***** DATA EXCERPTS *****

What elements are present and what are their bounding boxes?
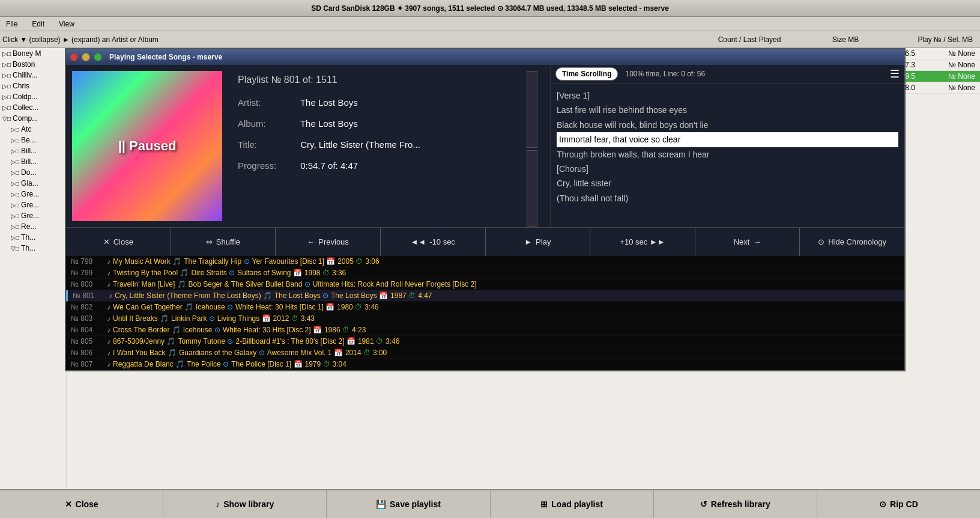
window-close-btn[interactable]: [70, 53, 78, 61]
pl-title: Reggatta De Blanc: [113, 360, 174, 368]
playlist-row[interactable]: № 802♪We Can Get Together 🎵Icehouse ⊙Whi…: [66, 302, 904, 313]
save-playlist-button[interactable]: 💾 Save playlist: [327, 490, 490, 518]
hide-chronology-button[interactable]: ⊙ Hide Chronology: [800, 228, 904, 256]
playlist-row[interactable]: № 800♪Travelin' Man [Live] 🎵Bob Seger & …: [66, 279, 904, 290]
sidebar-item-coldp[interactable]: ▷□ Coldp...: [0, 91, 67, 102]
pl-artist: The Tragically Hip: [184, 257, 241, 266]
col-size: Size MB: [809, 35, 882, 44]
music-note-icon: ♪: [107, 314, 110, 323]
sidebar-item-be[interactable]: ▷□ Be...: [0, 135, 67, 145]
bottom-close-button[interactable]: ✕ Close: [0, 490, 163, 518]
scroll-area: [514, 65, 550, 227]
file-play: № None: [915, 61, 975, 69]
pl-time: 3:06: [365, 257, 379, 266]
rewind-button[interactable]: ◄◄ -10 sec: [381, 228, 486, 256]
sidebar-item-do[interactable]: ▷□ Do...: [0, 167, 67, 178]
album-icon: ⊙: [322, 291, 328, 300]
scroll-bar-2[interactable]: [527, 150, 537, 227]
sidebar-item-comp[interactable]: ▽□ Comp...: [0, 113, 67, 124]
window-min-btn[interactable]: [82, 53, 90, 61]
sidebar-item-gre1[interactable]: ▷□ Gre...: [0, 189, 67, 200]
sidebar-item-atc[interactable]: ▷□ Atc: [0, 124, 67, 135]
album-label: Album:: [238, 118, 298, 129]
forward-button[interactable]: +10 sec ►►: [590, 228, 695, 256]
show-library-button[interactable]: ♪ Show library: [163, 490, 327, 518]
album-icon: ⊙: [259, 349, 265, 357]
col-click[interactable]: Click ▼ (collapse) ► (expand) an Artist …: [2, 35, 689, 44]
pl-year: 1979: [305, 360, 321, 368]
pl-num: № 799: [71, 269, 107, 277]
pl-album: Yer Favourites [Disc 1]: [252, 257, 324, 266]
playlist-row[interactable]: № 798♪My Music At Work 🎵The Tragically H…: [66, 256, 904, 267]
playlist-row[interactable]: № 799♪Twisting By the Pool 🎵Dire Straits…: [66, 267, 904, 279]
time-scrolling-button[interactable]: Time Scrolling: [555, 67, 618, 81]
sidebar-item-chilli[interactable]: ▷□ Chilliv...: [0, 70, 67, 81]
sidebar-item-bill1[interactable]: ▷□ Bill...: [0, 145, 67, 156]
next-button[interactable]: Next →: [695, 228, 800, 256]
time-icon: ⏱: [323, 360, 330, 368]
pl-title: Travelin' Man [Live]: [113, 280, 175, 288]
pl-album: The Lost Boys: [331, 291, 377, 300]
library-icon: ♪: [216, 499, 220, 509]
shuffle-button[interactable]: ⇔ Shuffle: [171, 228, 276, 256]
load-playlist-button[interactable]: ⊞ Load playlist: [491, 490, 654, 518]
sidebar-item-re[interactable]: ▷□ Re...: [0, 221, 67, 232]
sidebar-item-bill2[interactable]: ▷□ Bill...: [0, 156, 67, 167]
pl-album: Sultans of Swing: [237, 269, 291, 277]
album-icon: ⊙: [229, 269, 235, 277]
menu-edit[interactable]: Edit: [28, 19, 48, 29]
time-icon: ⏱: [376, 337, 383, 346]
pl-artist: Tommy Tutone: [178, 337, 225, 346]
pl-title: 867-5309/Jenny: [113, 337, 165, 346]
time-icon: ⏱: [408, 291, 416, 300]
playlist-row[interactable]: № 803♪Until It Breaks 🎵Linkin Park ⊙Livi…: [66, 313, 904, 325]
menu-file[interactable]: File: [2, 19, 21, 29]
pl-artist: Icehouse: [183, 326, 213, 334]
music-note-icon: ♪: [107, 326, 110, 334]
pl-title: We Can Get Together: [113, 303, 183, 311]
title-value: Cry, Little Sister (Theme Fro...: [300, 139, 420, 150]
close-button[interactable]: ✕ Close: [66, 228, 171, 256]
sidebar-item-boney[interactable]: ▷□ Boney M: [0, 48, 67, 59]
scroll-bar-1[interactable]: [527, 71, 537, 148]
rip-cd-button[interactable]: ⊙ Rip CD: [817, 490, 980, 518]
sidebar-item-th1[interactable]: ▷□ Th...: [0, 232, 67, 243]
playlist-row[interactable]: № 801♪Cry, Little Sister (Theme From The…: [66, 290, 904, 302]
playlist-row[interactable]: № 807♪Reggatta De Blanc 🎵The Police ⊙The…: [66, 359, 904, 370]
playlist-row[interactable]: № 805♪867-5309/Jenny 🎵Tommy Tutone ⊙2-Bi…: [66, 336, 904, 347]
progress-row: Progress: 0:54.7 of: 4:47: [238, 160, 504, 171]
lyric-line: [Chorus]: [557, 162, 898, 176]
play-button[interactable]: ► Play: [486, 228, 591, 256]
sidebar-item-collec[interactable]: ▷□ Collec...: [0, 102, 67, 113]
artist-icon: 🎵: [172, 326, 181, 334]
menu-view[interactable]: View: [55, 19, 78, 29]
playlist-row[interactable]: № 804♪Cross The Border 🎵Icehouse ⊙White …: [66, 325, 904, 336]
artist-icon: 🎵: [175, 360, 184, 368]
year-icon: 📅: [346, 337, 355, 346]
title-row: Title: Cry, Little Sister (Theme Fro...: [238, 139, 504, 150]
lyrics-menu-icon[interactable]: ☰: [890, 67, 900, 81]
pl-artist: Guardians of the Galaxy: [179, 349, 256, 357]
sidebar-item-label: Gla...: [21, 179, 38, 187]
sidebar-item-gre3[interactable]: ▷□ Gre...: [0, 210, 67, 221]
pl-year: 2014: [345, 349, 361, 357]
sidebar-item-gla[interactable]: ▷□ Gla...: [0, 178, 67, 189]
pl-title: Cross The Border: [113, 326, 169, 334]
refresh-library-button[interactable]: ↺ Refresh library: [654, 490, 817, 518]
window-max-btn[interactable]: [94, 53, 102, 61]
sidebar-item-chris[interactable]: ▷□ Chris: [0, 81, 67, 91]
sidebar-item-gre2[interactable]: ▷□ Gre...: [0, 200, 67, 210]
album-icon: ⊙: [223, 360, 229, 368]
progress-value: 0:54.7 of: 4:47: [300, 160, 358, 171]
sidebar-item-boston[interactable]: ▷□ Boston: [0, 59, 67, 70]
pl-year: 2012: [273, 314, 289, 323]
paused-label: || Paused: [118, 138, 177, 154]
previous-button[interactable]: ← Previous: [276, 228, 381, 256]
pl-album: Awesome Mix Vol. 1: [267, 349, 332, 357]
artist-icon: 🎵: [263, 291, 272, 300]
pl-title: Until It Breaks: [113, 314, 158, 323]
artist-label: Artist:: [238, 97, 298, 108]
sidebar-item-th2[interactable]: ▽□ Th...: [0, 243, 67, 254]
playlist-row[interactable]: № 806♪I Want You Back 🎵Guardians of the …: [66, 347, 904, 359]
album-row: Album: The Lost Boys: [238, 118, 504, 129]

*****

Reproduce every entry exactly, but omit each picture.

# WRITTEN RESPONSE
What elements are present and what are their bounding boxes?
window-close-btn[interactable]: [70, 53, 78, 61]
pl-title: Reggatta De Blanc: [113, 360, 174, 368]
playlist-row[interactable]: № 802♪We Can Get Together 🎵Icehouse ⊙Whi…: [66, 302, 904, 313]
save-playlist-button[interactable]: 💾 Save playlist: [327, 490, 490, 518]
hide-chronology-button[interactable]: ⊙ Hide Chronology: [800, 228, 904, 256]
playlist-row[interactable]: № 800♪Travelin' Man [Live] 🎵Bob Seger & …: [66, 279, 904, 290]
sidebar-item-coldp[interactable]: ▷□ Coldp...: [0, 91, 67, 102]
pl-artist: The Tragically Hip: [184, 257, 241, 266]
col-size: Size MB: [809, 35, 882, 44]
music-note-icon: ♪: [107, 314, 110, 323]
sidebar-item-be[interactable]: ▷□ Be...: [0, 135, 67, 145]
bottom-close-button[interactable]: ✕ Close: [0, 490, 163, 518]
scroll-area: [514, 65, 550, 227]
file-play: № None: [915, 61, 975, 69]
pl-time: 3:06: [365, 257, 379, 266]
rewind-button[interactable]: ◄◄ -10 sec: [381, 228, 486, 256]
sidebar-item-do[interactable]: ▷□ Do...: [0, 167, 67, 178]
album-icon: ⊙: [322, 291, 328, 300]
scroll-bar-2[interactable]: [527, 150, 537, 227]
sidebar-item-comp[interactable]: ▽□ Comp...: [0, 113, 67, 124]
window-min-btn[interactable]: [82, 53, 90, 61]
sidebar-item-gre1[interactable]: ▷□ Gre...: [0, 189, 67, 200]
sidebar-item-atc[interactable]: ▷□ Atc: [0, 124, 67, 135]
album-label: Album:: [238, 118, 298, 129]
forward-button[interactable]: +10 sec ►►: [590, 228, 695, 256]
show-library-button[interactable]: ♪ Show library: [163, 490, 327, 518]
album-icon: ⊙: [259, 349, 265, 357]
col-click[interactable]: Click ▼ (collapse) ► (expand) an Artist …: [2, 35, 689, 44]
pl-year: 1979: [305, 360, 321, 368]
pl-num: № 799: [71, 269, 107, 277]
pl-album: Yer Favourites [Disc 1]: [252, 257, 324, 266]
playlist-row[interactable]: № 798♪My Music At Work 🎵The Tragically H…: [66, 256, 904, 267]
playlist-row[interactable]: № 799♪Twisting By the Pool 🎵Dire Straits…: [66, 267, 904, 279]
time-scrolling-button[interactable]: Time Scrolling: [555, 67, 618, 81]
sidebar-item-chilli[interactable]: ▷□ Chilliv...: [0, 70, 67, 81]
sidebar-item-bill1[interactable]: ▷□ Bill...: [0, 145, 67, 156]
next-button[interactable]: Next →: [695, 228, 800, 256]
time-icon: ⏱: [323, 360, 330, 368]
pl-title: Travelin' Man [Live]: [113, 280, 175, 288]
pl-album: The Lost Boys: [331, 291, 377, 300]
library-icon: ♪: [216, 499, 220, 509]
shuffle-button[interactable]: ⇔ Shuffle: [171, 228, 276, 256]
load-playlist-button[interactable]: ⊞ Load playlist: [491, 490, 654, 518]
sidebar-item-re[interactable]: ▷□ Re...: [0, 221, 67, 232]
sidebar-item-bill2[interactable]: ▷□ Bill...: [0, 156, 67, 167]
pl-album: Sultans of Swing: [237, 269, 291, 277]
album-icon: ⊙: [229, 269, 235, 277]
menu-edit[interactable]: Edit: [28, 19, 48, 29]
time-icon: ⏱: [376, 337, 383, 346]
pl-artist: Tommy Tutone: [178, 337, 225, 346]
pl-title: 867-5309/Jenny: [113, 337, 165, 346]
time-icon: ⏱: [408, 291, 416, 300]
playlist-row[interactable]: № 803♪Until It Breaks 🎵Linkin Park ⊙Livi…: [66, 313, 904, 325]
menu-file[interactable]: File: [2, 19, 21, 29]
pl-artist: Icehouse: [183, 326, 213, 334]
music-note-icon: ♪: [107, 326, 110, 334]
pl-title: We Can Get Together: [113, 303, 183, 311]
title-value: Cry, Little Sister (Theme Fro...: [300, 139, 420, 150]
close-button[interactable]: ✕ Close: [66, 228, 171, 256]
sidebar-item-boney[interactable]: ▷□ Boney M: [0, 48, 67, 59]
scroll-bar-1[interactable]: [527, 71, 537, 148]
rip-cd-button[interactable]: ⊙ Rip CD: [817, 490, 980, 518]
sidebar-item-th1[interactable]: ▷□ Th...: [0, 232, 67, 243]
playlist-row[interactable]: № 801♪Cry, Little Sister (Theme From The…: [66, 290, 904, 302]
playlist-row[interactable]: № 807♪Reggatta De Blanc 🎵The Police ⊙The…: [66, 359, 904, 370]
playlist-row[interactable]: № 805♪867-5309/Jenny 🎵Tommy Tutone ⊙2-Bi…: [66, 336, 904, 347]
progress-row: Progress: 0:54.7 of: 4:47: [238, 160, 504, 171]
lyric-line: [Chorus]: [557, 162, 898, 176]
play-button[interactable]: ► Play: [486, 228, 591, 256]
sidebar-item-collec[interactable]: ▷□ Collec...: [0, 102, 67, 113]
artist-icon: 🎵: [172, 326, 181, 334]
menu-view[interactable]: View: [55, 19, 78, 29]
playlist-row[interactable]: № 804♪Cross The Border 🎵Icehouse ⊙White …: [66, 325, 904, 336]
artist-icon: 🎵: [175, 360, 184, 368]
year-icon: 📅: [346, 337, 355, 346]
title-row: Title: Cry, Little Sister (Theme Fro...: [238, 139, 504, 150]
lyrics-menu-icon[interactable]: ☰: [890, 67, 900, 81]
pl-artist: Guardians of the Galaxy: [179, 349, 256, 357]
sidebar-item-label: Gla...: [21, 179, 38, 187]
sidebar-item-gre3[interactable]: ▷□ Gre...: [0, 210, 67, 221]
pl-year: 2014: [345, 349, 361, 357]
sidebar-item-gla[interactable]: ▷□ Gla...: [0, 178, 67, 189]
pl-title: Cross The Border: [113, 326, 169, 334]
refresh-library-button[interactable]: ↺ Refresh library: [654, 490, 817, 518]
window-max-btn[interactable]: [94, 53, 102, 61]
sidebar-item-chris[interactable]: ▷□ Chris: [0, 81, 67, 91]
sidebar-item-gre2[interactable]: ▷□ Gre...: [0, 200, 67, 210]
album-icon: ⊙: [223, 360, 229, 368]
progress-value: 0:54.7 of: 4:47: [300, 160, 358, 171]
sidebar-item-boston[interactable]: ▷□ Boston: [0, 59, 67, 70]
pl-year: 2012: [273, 314, 289, 323]
paused-label: || Paused: [118, 138, 177, 154]
previous-button[interactable]: ← Previous: [276, 228, 381, 256]
pl-album: Awesome Mix Vol. 1: [267, 349, 332, 357]
artist-icon: 🎵: [263, 291, 272, 300]
pl-title: Until It Breaks: [113, 314, 158, 323]
artist-label: Artist:: [238, 97, 298, 108]
sidebar-item-th2[interactable]: ▽□ Th...: [0, 243, 67, 254]
playlist-row[interactable]: № 806♪I Want You Back 🎵Guardians of the …: [66, 347, 904, 359]
album-row: Album: The Lost Boys: [238, 118, 504, 129]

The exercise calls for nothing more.